I knew they were talking about me. Because I'm me. I think. And everyone wants to talk about me. I know they do.

"It's a shame this happened right outside the courthouse," one of them says.

"Really? You feel sorry for her?" asked the other.

"Yeah. She used to be hot, but now..."

They bundle me on to a stretcher.

"So, you think this'll end her career?"

"' Fraid so. Hey, get that camera outta my face, moron."

The ambulance doors close with a whump. It's just me and them and the Chumbawumba song. They look at me and shake their heads.

"Jeez, you really did it this time, Britney."

--Tullia

Sarah said...

I like this, but I'm having problems with some of the sentences.

For too many precious seconds, I'm some doddery old tart flung pell-mell from beyond-her-years mobility to beyond-her-wits paralysis, thanks to a pair of flowery slippers, or a scientist whapped too hard on the head by his own metaphysical ultra-ballistic kumquat.


The 'or' doesn't signify what you are splitting here and it sounds like it was the slippers or the scientist. I know the comma should do it, but it doesn't for me. I suggest 2 different sentences or a semi-colon.

When you come to from somewhere you don't recognize...

This one sounds awkward to me.

pjd said...

You totally lost me when the kumquat met the scientist. Oh, wait... I'm starting to get it. You're either a doddery old tart, or you're a whapped scientist. Ah. The first time I read it, I thought you definitely were the doddery tart, and that it was either the slippers or the scientist that flung you down the stairs.

I thought this was sort of fun, but too much work to make out if it goes the whole length of a book. And at the end, because I'd mis-parsed the kumquat sentence, I was wondering why some doddery old tart was calling herself a hero and looking for her costume.

Phoenix said...

Sigh. That's the second contin of mine that didn't even win Unchosen status. But Anon and Tullia's were better anyway, so it's OK. Really, it is.

Besides, my Blogger-eaten (or maybe EE-tossed) contin played off the fact I thought s/he was indeed a doddery old tart. I misread that sentence, too, although I thoroughly enjoyed the kumquat.

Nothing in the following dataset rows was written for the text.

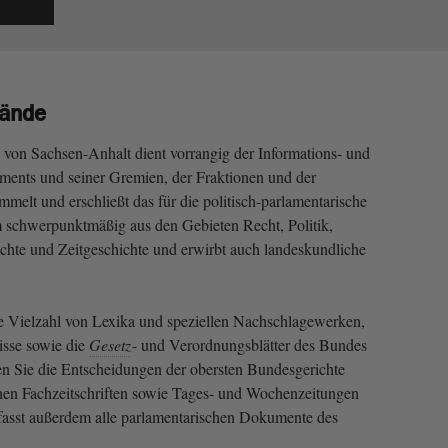
tände
von Sachsen-Anhalt dient vorrangig der Informations- und
aments und seiner Gremien, der Fraktionen und der
melt und erschließt das für die politisch-parlamentarische
m schwerpunktmäßig aus den Gebieten Recht, Politik,
chte und Zeitgeschichte und erwirbt auch landeskundliche
e Vielzahl von Lexika und speziellen Nachschlagewerken,
isse sowie die
Gesetz
- und Verordnungsblätter des Bundes
n Sie die Entscheidungen der obersten Bundesgerichte
chen Fachzeitschriften sowie Tages- und Wochenzeitungen
fasst außerdem alle parlamentarischen Dokumente des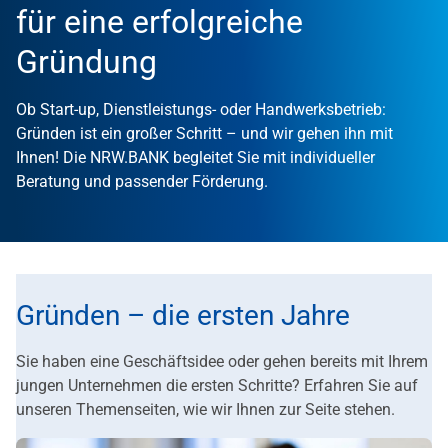
für eine erfolgreiche
Gründung
Ob Start-up, Dienstleistungs- oder Handwerksbetrieb:
Gründen ist ein großer Schritt – und wir gehen ihn mit
Ihnen! Die NRW.BANK begleitet Sie mit individueller
Beratung und passender Förderung.
Gründen – die ersten Jahre
Sie haben eine Geschäftsidee oder gehen bereits mit Ihrem
jungen Unternehmen die ersten Schritte? Erfahren Sie auf
unseren Themenseiten, wie wir Ihnen zur Seite stehen.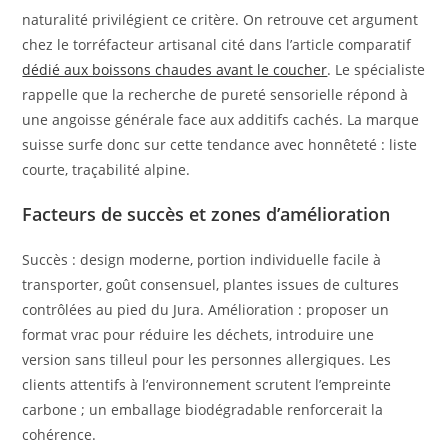
naturalité privilégient ce critère. On retrouve cet argument
chez le torréfacteur artisanal cité dans l’article comparatif
dédié aux boissons chaudes avant le coucher
. Le spécialiste
rappelle que la recherche de pureté sensorielle répond à
une angoisse générale face aux additifs cachés. La marque
suisse surfe donc sur cette tendance avec honnêteté : liste
courte, traçabilité alpine.
Facteurs de succès et zones d’amélioration
Succès : design moderne, portion individuelle facile à
transporter, goût consensuel, plantes issues de cultures
contrôlées au pied du Jura. Amélioration : proposer un
format vrac pour réduire les déchets, introduire une
version sans tilleul pour les personnes allergiques. Les
clients attentifs à l’environnement scrutent l’empreinte
carbone ; un emballage biodégradable renforcerait la
cohérence.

I like the way pjd describes the reading experience here (and wish I'd posted it before he did): I thought this was sort of fun, but too much work to make out if it goes the whole length of a book.

As it was, I had to read it a couple of times, and apparently I still didn't get the facts right. But it's got good bones and a good voice. (Oh my, sounds like I'm describing a singing skeleton, doesn't it?)

Evil Editor said...

I have no memory of, nor can I find evidence of, any other continuations.

Phoenix said...

I think it's a Blogger problem. I submitted something about the Church Lady / Chris brand switcharoo in the Branding post earlier today and it never showed up either.

This is the contin I sent. But it wouldn't have made the cut anyway. It's lame-o compared to the others:

Wait. Someone bring the house lights up, will you? I have one more curtain call to make.

Or maybe it's one more flight of stairs to climb. Hard to remember with my kumquat-squashed head and the lights all dim. Am I still standing? Or am I falling again?

Doesn't matter. I'm me. A doubled-up pretzel or a hero sandwich. With slippery slippers to thank. If those Mother-fuckers against Drunk Dancing could see me now: statistic number four thousand fifty-nine. Falling off the stairway to heaven.

So now I've fallen and can't get up. Someone call Life Alert ... and bring a mop for all this blood.

talpianna said...

Oh, sure, EE--and you did not have sex with that doddery old tart, right?

Robin S. said...

You know, EE, you sounded sorta like Nixon just now. And it's actually kind of scary.

stick and move said...

I was completely lost, even after a second and third reading. I thought maybe it was just me, and was wondering if my brain had burnt up some vital synapses. Needless to say, I was relieved to see I'm not the only one. I agree with Phoenix, it has some good bones, but it needs restructuring.

Dave F. said...

I don't understand this. It's like describing three halves coming from one whole.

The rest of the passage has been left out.